Word emulation means to pretend something else, just because most of the time emulating hardware is required doesn't mean that the meaning of the word change.

Since you mentioned Amiga, there was an MacOS emulator called ShapeShifter[1], it didn't emulate CPU since at the time MacOS used the same CPU as Amiga, but it still referred itself as an emulator.

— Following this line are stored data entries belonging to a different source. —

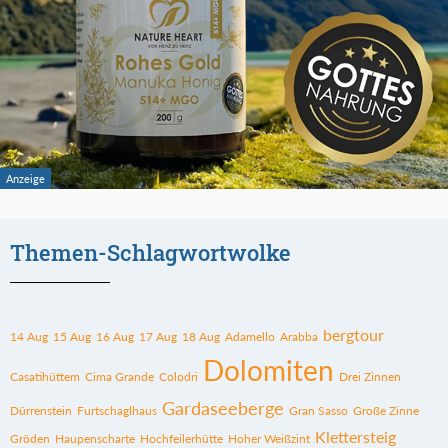
Themen-Schlagwortwolke
bergtour
14 Aug
15 Aug
16 Aug
17 Aug
18 Aug
Adamello
Arabba
Dolomiten
Casatihüttem
Cima Grande
Colodri
Drei Zinnen
Gardaseeberge
Dürrenstein
Furtschaglhaus
Gran Sasso
Große Zinne
Klettersteig
Gröden
Haupenscharte
Hochfeilerhütte
Hoher Weißzint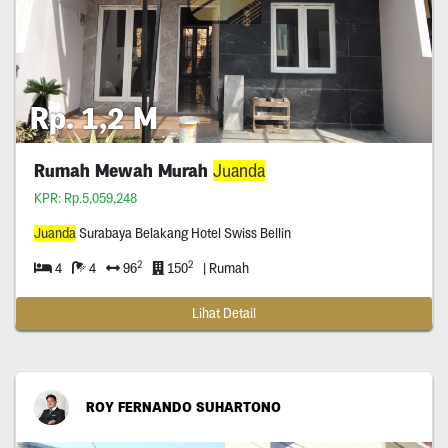
Rp. 1,2 M
Rumah Mewah Murah
Juanda
KPR: Rp.5,059,248
Juanda
Surabaya Belakang Hotel Swiss Bellin
2
2
4
4
96
150
| Rumah
Lihat Detail
ROY FERNANDO SUHARTONO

Actually I remember that MacOS run even faster on Amiga + ShapeShifter than original Mac with similar hardware.

If you are not convinced, what about FreeBSD capability to emulate Linux[2] ABI allowing to run linux binaries as if they were native. This also doesn't emulate the CPU and other hardware. And I suppose it is even closer to what WINE does.

[1] https://shapeshifter.cebix.net/

[2] https://www.freebsd.org/doc/en/articles/linux-emulation/free...

That's a lost etymological battle, just like we can forever repeat that "hacker" does not equal "cybercriminal": even though the thesaurus says otherwise, one narrower definition of the word has taken over.
I don't think this is comparable. World emulation exists outside of technology, and has specific meaning (pretending to be something else).

Also in this case (unlike word "hacker") the word isn't used incorrectly. It's just more broad than most people think. It's only WINE that claims itself to not be emulator, despite in early FAQ calling itself Windows Emulator.